====== Stored data

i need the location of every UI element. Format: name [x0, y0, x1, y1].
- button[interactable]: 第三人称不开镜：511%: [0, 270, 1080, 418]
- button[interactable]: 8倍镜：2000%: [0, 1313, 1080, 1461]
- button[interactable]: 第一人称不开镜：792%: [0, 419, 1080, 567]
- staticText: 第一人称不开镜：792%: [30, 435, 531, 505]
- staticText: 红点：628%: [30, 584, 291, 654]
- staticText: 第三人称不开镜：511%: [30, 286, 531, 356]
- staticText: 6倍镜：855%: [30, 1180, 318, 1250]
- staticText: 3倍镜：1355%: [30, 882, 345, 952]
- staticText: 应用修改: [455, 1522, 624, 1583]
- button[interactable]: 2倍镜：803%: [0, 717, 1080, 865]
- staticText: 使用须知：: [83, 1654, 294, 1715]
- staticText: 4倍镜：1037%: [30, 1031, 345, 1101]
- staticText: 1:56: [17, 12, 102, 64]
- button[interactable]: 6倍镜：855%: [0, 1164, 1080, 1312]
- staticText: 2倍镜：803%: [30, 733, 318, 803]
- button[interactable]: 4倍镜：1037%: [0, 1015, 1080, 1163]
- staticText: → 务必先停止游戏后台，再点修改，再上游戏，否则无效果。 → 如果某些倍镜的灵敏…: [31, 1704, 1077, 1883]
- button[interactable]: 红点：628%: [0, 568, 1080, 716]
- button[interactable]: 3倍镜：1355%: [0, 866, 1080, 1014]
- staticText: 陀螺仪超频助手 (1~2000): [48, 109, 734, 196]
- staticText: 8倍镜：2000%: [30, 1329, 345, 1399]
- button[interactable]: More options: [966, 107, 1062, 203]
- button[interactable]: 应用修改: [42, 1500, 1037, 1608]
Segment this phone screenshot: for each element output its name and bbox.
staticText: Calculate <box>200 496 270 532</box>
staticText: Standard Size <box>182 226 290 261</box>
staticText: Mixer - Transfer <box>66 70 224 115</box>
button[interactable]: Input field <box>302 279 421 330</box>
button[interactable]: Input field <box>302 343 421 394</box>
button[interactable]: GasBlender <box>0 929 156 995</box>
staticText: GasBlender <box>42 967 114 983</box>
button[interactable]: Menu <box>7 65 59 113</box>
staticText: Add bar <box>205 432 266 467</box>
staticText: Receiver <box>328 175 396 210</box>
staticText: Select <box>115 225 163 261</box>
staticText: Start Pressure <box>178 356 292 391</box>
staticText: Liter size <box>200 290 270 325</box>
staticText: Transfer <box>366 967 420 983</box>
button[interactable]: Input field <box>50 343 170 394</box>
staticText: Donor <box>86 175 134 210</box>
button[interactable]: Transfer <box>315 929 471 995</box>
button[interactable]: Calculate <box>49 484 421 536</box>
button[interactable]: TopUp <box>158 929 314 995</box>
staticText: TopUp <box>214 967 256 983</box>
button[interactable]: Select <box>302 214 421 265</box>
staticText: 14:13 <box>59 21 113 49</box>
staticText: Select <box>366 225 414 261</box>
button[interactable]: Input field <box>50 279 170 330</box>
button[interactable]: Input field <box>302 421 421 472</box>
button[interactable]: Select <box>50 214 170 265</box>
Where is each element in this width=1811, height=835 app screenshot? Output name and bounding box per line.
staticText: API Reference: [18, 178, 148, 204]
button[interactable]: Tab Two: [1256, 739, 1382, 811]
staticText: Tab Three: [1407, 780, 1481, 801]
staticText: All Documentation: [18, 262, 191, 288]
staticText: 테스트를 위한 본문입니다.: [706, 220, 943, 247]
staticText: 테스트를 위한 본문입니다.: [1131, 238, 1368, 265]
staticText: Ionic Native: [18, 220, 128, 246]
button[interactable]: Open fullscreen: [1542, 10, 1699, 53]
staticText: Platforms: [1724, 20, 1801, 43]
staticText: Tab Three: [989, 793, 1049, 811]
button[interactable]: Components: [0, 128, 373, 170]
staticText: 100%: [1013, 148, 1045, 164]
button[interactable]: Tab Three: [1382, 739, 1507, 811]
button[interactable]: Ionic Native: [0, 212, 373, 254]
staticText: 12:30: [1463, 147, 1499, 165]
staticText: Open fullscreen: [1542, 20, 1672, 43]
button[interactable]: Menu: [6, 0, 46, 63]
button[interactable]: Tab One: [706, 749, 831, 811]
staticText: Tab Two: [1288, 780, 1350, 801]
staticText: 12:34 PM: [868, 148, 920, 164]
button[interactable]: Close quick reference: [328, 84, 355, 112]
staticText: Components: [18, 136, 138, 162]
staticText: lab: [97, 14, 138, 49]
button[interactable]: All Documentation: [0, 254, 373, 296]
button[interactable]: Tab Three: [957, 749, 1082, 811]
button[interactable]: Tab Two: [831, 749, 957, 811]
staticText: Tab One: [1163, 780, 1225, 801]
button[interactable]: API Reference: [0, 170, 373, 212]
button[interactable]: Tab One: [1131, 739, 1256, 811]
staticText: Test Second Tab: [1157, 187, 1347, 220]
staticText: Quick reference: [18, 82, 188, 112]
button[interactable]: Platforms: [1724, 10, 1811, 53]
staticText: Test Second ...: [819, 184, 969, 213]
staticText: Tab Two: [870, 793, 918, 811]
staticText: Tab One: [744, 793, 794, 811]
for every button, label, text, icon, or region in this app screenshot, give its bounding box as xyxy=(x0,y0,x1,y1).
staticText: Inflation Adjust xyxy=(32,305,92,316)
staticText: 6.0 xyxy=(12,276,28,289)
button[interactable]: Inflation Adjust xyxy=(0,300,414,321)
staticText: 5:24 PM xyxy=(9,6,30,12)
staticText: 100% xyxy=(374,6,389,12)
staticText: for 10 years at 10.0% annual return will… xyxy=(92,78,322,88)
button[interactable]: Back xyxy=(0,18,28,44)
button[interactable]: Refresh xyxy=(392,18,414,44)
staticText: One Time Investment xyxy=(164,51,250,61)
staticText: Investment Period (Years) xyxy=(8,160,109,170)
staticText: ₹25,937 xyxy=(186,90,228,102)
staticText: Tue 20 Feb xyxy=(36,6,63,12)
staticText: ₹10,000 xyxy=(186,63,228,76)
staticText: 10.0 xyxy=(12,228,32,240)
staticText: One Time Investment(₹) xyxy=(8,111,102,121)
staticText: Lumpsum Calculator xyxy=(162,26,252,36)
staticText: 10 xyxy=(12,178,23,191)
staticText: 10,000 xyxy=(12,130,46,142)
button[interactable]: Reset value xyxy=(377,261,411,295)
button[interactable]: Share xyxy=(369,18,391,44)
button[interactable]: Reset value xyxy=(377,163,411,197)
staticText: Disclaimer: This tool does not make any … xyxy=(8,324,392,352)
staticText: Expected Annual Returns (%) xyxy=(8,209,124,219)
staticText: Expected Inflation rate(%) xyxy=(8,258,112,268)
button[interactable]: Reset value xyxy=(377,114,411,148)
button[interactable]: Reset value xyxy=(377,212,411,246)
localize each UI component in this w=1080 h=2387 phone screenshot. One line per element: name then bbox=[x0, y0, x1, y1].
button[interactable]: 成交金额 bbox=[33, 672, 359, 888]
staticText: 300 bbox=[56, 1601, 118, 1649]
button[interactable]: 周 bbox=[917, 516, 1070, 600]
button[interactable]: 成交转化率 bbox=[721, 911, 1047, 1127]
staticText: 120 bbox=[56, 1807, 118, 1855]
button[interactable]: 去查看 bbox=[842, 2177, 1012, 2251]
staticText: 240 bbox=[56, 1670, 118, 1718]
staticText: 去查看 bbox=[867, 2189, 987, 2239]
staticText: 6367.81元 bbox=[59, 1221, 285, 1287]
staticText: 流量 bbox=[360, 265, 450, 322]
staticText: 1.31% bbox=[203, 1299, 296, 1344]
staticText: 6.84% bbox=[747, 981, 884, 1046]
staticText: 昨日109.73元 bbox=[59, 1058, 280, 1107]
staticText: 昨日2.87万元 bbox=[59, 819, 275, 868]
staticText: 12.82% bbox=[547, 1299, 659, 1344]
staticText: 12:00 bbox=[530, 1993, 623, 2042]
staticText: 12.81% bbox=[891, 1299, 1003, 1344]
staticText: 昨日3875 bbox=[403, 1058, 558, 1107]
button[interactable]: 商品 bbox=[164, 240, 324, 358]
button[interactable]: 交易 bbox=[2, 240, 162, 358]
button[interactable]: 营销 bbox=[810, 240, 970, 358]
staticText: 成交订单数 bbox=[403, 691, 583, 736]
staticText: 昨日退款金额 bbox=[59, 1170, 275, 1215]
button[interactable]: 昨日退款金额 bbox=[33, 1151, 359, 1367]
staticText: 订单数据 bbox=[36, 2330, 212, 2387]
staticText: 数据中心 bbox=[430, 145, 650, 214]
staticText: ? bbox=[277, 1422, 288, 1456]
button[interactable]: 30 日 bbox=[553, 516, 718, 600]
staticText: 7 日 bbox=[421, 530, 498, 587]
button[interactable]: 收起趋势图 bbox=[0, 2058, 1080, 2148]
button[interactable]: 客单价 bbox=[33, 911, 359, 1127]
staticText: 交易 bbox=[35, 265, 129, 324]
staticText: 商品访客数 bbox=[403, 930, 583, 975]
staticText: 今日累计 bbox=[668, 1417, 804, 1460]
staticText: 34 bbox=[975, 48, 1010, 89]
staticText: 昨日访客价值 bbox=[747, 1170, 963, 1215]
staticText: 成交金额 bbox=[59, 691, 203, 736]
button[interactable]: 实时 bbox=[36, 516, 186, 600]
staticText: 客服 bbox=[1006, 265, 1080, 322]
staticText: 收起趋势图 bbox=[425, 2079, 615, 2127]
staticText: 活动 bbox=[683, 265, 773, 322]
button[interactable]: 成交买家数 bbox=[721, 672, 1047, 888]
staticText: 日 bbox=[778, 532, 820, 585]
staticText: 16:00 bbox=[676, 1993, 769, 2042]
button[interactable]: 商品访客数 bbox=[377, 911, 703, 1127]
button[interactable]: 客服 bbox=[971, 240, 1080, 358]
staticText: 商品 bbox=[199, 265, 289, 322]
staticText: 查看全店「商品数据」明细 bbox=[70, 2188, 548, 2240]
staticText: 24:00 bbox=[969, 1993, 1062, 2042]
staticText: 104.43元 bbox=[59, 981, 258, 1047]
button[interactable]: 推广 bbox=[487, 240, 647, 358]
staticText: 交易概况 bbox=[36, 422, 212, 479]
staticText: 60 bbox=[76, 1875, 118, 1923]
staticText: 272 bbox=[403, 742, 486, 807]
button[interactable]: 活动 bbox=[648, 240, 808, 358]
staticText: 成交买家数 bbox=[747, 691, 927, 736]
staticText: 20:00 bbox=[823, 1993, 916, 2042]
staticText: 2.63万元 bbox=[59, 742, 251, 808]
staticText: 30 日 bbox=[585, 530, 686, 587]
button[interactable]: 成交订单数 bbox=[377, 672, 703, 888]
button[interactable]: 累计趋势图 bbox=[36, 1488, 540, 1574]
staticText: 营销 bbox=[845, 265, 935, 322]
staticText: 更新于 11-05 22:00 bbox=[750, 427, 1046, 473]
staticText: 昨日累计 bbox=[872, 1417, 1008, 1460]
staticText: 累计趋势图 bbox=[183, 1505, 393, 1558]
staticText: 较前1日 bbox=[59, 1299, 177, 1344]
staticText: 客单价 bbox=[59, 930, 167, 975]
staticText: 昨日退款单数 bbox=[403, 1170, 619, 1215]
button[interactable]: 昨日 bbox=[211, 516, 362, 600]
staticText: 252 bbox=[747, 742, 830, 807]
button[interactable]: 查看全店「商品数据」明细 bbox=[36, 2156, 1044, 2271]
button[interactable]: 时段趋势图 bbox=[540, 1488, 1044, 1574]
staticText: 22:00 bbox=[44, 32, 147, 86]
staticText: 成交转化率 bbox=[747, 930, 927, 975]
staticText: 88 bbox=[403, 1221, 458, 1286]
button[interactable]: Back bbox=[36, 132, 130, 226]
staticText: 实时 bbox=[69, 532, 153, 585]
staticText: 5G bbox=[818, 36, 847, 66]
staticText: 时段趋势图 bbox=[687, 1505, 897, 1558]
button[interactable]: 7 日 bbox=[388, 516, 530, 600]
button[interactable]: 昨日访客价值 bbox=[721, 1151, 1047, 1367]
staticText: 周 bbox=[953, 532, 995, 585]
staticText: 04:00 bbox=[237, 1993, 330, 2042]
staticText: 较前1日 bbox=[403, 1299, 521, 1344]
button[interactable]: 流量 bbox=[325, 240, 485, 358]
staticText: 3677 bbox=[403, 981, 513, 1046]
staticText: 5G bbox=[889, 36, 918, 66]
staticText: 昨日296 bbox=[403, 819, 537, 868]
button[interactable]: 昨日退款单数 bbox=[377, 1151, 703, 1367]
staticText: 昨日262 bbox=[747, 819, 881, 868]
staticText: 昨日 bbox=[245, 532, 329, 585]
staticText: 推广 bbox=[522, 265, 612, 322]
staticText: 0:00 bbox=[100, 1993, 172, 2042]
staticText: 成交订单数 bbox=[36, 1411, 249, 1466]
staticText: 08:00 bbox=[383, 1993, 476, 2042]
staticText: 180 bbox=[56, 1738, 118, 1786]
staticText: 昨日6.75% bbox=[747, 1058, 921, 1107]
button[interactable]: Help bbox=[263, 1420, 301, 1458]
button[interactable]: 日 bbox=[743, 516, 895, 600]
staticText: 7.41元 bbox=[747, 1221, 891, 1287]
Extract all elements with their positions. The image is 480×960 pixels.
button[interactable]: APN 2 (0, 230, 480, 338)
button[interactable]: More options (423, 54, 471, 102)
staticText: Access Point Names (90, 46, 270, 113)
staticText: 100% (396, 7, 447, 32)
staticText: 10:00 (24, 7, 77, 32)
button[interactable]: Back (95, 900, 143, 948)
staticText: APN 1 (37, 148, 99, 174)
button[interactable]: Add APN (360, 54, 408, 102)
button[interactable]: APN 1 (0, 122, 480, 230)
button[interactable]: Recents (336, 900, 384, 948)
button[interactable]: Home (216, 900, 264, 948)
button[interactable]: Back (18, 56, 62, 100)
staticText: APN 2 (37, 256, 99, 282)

============

→ Problem to solve: Copy out each line of the listing where the string "Menu" appears.

→ Exercise result:
button[interactable]: Menu <box>7 65 59 113</box>
button[interactable]: Menu: [6, 0, 46, 63]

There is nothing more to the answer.